The rhyme throughout is very slant (I was simply aiming for two lines in each stanza to rhyme, at least in part): cloth/across, brown/pins, form/women. And as Mary Kinzie has noted in Poet’s Guide to Poetry, end rhymes are harder to hear if the lines don’t end on the phrase or clause or the close of a sentence, as with enjambed lines the ear is already skipping ahead to the next line to complete the syntactical construction. I’m not sure if I like the repetition of the phrase “so carefully,” one to refer to the work done on the sampler/shroud, the second to the wrapping of the child’s body in this piece of cloth. The lines don’t scan very smoothly—they are also awkward, although it improves a little towards the end.

There are elements I like as well: the way the penultimate line breaks off at “leave,”—again, the unbearable space between life and death—and the final line resumes after crossing this space, “in the cold ground, her child,” so that “the child” is separated from the mother, as the line orphans her. I like that I attempted to describe the child and her shroud accurately: tan warp, stitched closed with carved bone pins, the mottled wasp-nest skull; the language of weaving and making is merged with natural forms made by insects (cocoon, wasp-nest). So despite the technical errors, I still feel protective towards this ungainly poem, as if it enacts the woven sampler with its awkward transitions that show the inexperience of the maker. The poem seems to me now unwittingly like the cloth sampler it tries to describe.

‘Karyotype XVI’ is based on a photograph and description of the Qäwrighul child in Elizabeth Wayland Barber’s Mummies of Ürümchi. The photograph shows a child of about eight years old who was wrapped in a shroud of cloth which Wayland Barber reads as a ‘sampler’ because of the evidence she sees  in the traces of its making, traces that show the weaver was inexperienced: uneven colour zones, haphazard transitions, “but that is how one learns.” Wayland Barber speculates that perhaps the young woman who wove the cloth eventually used it—perhaps now a piece of scrap cloth—to wrap her child in before placing her in the grave.

I tried to write this poem a second time, outside of the Karyotype sequence.
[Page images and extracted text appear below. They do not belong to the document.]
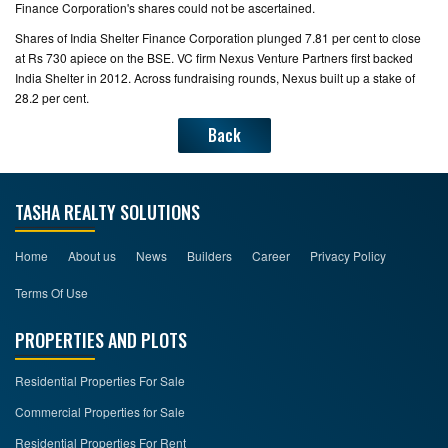
Finance Corporation's shares could not be ascertained.
Shares of India Shelter Finance Corporation plunged 7.81 per cent to close
at Rs 730 apiece on the BSE. VC firm Nexus Venture Partners first backed
India Shelter in 2012. Across fundraising rounds, Nexus built up a stake of
28.2 per cent.
Back
TASHA REALTY SOLUTIONS
Home
About us
News
Builders
Career
Privacy Policy
Terms Of Use
PROPERTIES AND PLOTS
Residential Properties For Sale
Commercial Properties for Sale
Residential Properties For Rent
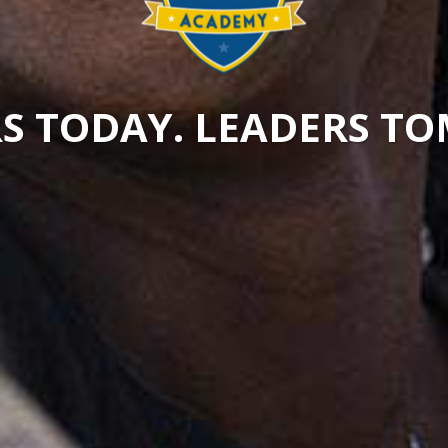
S TODAY. LEADERS 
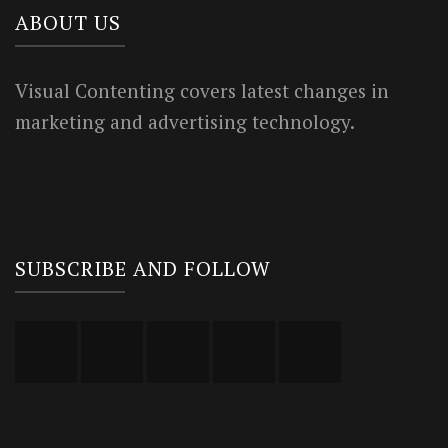
ABOUT US
Visual Contenting covers latest changes in
marketing and advertising technology.
SUBSCRIBE AND FOLLOW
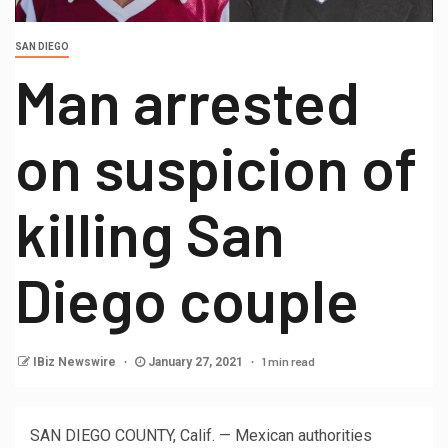
SAN DIEGO
Man arrested
on suspicion of
killing San
Diego couple
1 min read
IBiz Newswire
January 27, 2021
SAN DIEGO COUNTY, Calif. — Mexican authorities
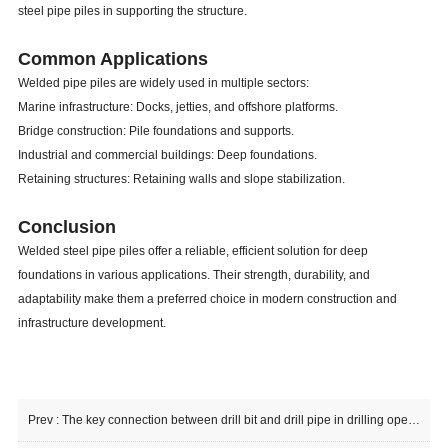
steel pipe piles in supporting the structure.
Common Applications
Welded pipe piles are widely used in multiple sectors:
Marine infrastructure: Docks, jetties, and offshore platforms.
Bridge construction: Pile foundations and supports.
Industrial and commercial buildings: Deep foundations.
Retaining structures: Retaining walls and slope stabilization.
Conclusion
Welded steel pipe piles offer a reliable, efficient solution for deep
foundations in various applications. Their strength, durability, and
adaptability make them a preferred choice in modern construction and
infrastructure development.
Prev :
The key connection between drill bit and drill pipe in drilling operations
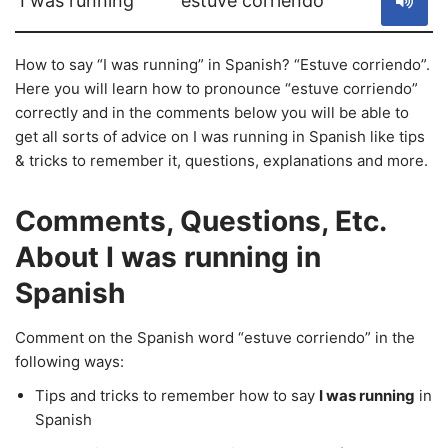
I was running
estuve corriendo
How to say “I was running” in Spanish? “Estuve corriendo”.
Here you will learn how to pronounce “estuve corriendo”
correctly and in the comments below you will be able to
get all sorts of advice on I was running in Spanish like tips
& tricks to remember it, questions, explanations and more.
Comments, Questions, Etc.
About I was running in
Spanish
Comment on the Spanish word “estuve corriendo” in the
following ways:
Tips and tricks to remember how to say
I was running
in
Spanish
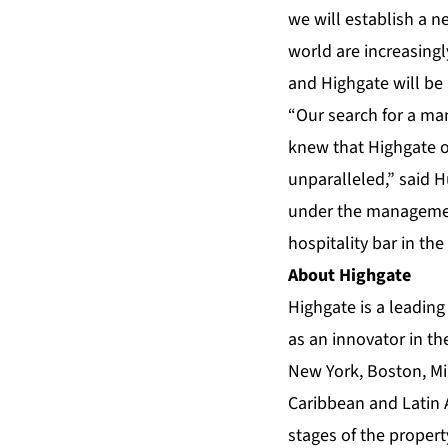
we will establish a n
world are increasingl
and Highgate will be 
“Our search for a man
knew that Highgate o
unparalleled,” said 
under the management 
hospitality bar in the
About Highgate
Highgate
is a leadin
as an innovator in th
New York, Boston, Mi
Caribbean and Latin 
stages of the propert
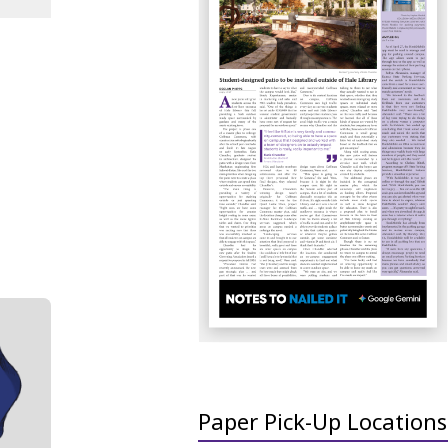
Paper Pick-Up Locations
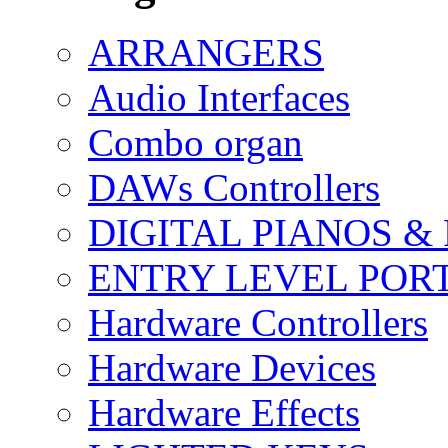
ARRANGERS
Audio Interfaces
Combo organ
DAWs Controllers
DIGITAL PIANOS &
ENTRY LEVEL POR
Hardware Controllers
Hardware Devices
Hardware Effects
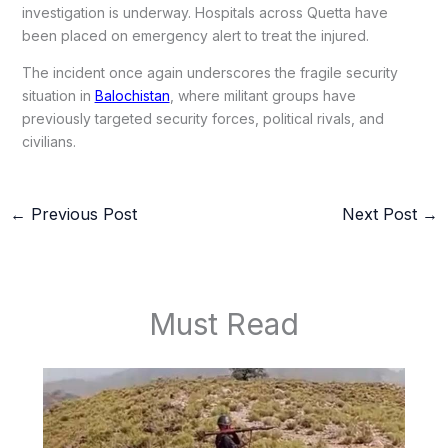
investigation is underway. Hospitals across Quetta have
been placed on emergency alert to treat the injured.
The incident once again underscores the fragile security
situation in
Balochistan
, where militant groups have
previously targeted security forces, political rivals, and
civilians.
←
Previous Post
Next Post
→
Must Read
I decided for the second attempt to use blank verse, and to try to describe the sampler in more detail—the oatmeal and tea-coloured patches, Barber’s technical analysis of the work. This time I was more conscious of the comparisons that could be drawn between the inexperienced work of the woven cloth, and the writing of the poem as artefact—as made object that bears traces of its own making.

[1] Jane Hirshfield, Nine Gates: Entering the Mind of Poetry, p.7-8.

[2] Jane Hirshfield, Nine Gates: Entering the Mind of Poetry, p.67.

[3] Ursual K. Leguin explores this analogy as it relates to narrative fiction in her essay, “The Carrier Bag Theory of Fiction.”